TASK OBJECTIVE
Copy every record verbatim but exclude the pictures.

INPUT DATA
*** Begin section ***

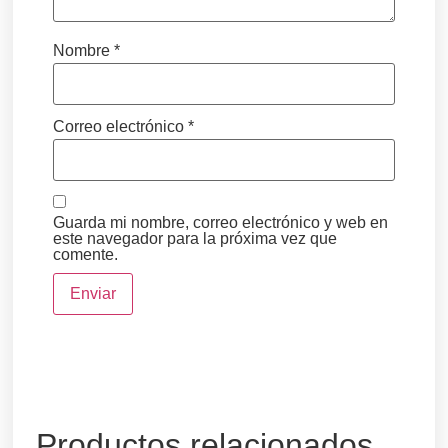
Nombre
*
Correo electrónico
*
Guarda mi nombre, correo electrónico y web en
este navegador para la próxima vez que
comente.
Productos relacionados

*** End section ***

YOUR RESPONSE
Nombre
*
Correo electrónico
*
Guarda mi nombre, correo electrónico y web en
este navegador para la próxima vez que
comente.
Productos relacionados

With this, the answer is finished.